**Task**
A line counts if it contains the word "apps" at least once. State how many such lines the records contain, giving the number alone.

**Dataset entries**
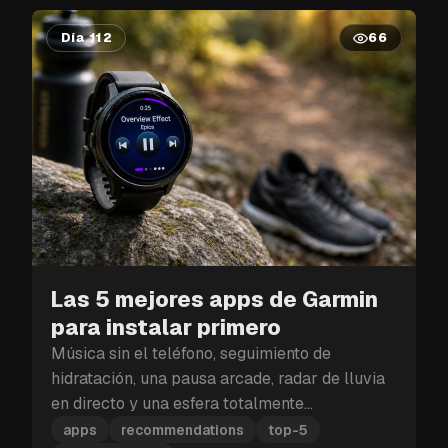
Día 112
66
Las 5 mejores apps de Garmin
para instalar primero
Música sin el teléfono, seguimiento de
hidratación, una pausa arcade, radar de lluvia
en directo y una esfera totalmente
personalizable: estas son las cinco apps de
apps
recommendations
top-5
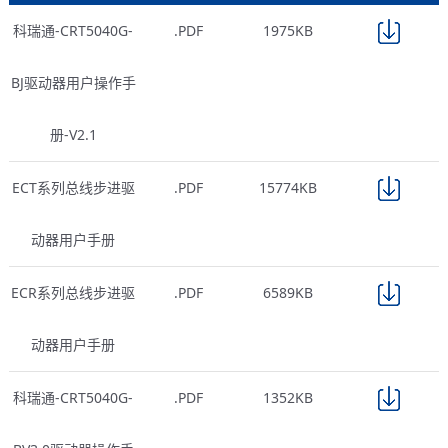
科瑞通-CRT5040G-
.PDF
1975KB
BJ驱动器用户操作手
册-V2.1
ECT系列总线步进驱
.PDF
15774KB
动器用户手册
ECR系列总线步进驱
.PDF
6589KB
动器用户手册
科瑞通-CRT5040G-
.PDF
1352KB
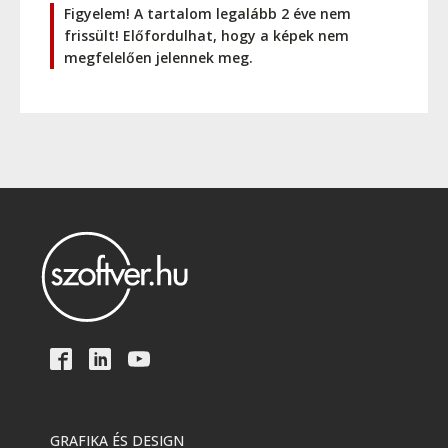
Figyelem! A tartalom legalább 2 éve nem
frissült! Előfordulhat, hogy a képek nem
megfelelően jelennek meg.
GRAFIKA ÉS DESIGN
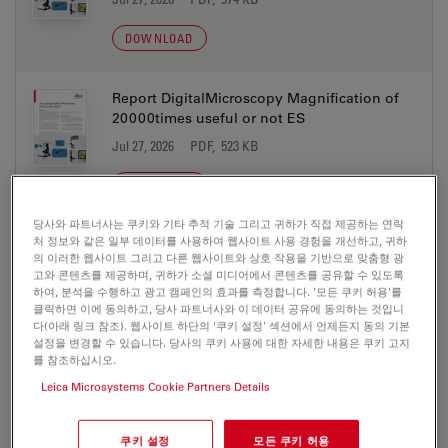
DOWNLOAD
Report DigitalMicroscopy Magnification of
20000times useful or not ES
Jul 27, 2026
PDF, 523 KB
DOWNLOAD
당사와 파트너사는 쿠키와 기타 추적 기술 그리고 귀하가 직접 제공하는 연락
처 정보와 같은 일부 데이터를 사용하여 웹사이트 사용 경험을 개선하고, 귀하
Report DigitalMicroscopy Magnification of
의 이러한 웹사이트 그리고 다른 웹사이트와 상호 작용을 기반으로 맞춤형 광
20000times useful or not FR
고와 콘텐츠를 제공하며, 귀하가 소셜 미디어에서 콘텐츠를 공유할 수 있도록
Jul 27, 2026
PDF, 524 KB
하여, 분석을 수행하고 광고 캠페인의 효과를 측정합니다. '모든 쿠키 허용'를
클릭하면 이에 동의하고, 당사 파트너사와 이 데이터 공유에 동의하는 것입니
다(아래 링크 참조). 웹사이트 하단의 '쿠키 설정' 섹션에서 언제든지 동의 기본
DOWNLOAD
설정을 변경할 수 있습니다. 당사의 쿠키 사용에 대한 자세한 내용은 쿠키 고지
를 참조하십시오.
Leica Microsystems Cookie Partners Details
Report DigitalMicroscopy Magnification of
20000times useful or not IT
Jul 27, 2026
PDF, 524 KB
쿠키 설정
모든 쿠키 허용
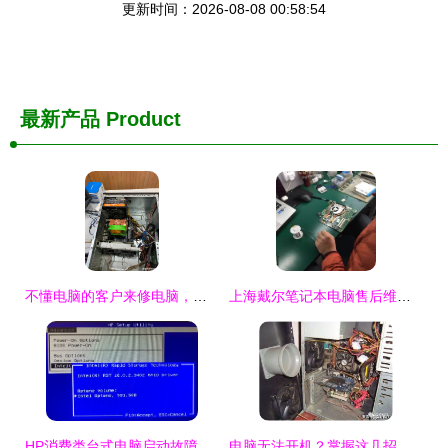
更新时间：2026-08-08 00:58:54
最新产品
Product
不懂电脑的客户来修电脑，老板逮到就是坑 贪婪背后的道德陷阱
上海戴尔笔记本电脑售后维修中心
HP消费类台式电脑启动故障 Boot Device Not Found 3F0与自动修复错误解决方法
电脑无法开机？掌握这几招，省下几百修理费！——计算机辅助设备自检指南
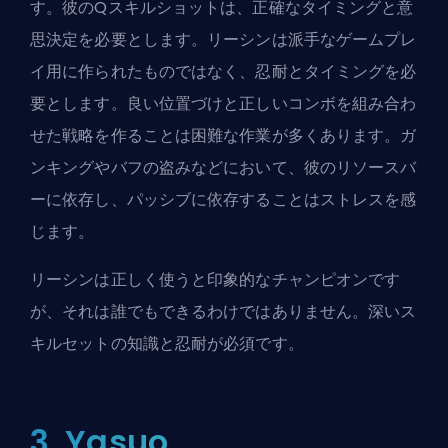
す。彼のQスキルショットは、正確なタイミングと意
思決定を必要とします。リーシンは派手なゲームプレ
イ用に作られたものではなく、忍耐とタイミングを必
要とします。良い位置づけと正しいコンボを組み合わ
せた戦略を作ることは困難な作業が多くあります。ガ
ンキングやバフの盗みなどにおいて、彼のリソースバ
ーに依存し、パッシブに依存することはストレスを感
じます。
リーシンは正しく使うと印象的なチャンピオンです
が、それは誰でもできるわけではありません。深いス
キルセットの知識と忍耐が必須です。
3. Yasuo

**Exercise output**
3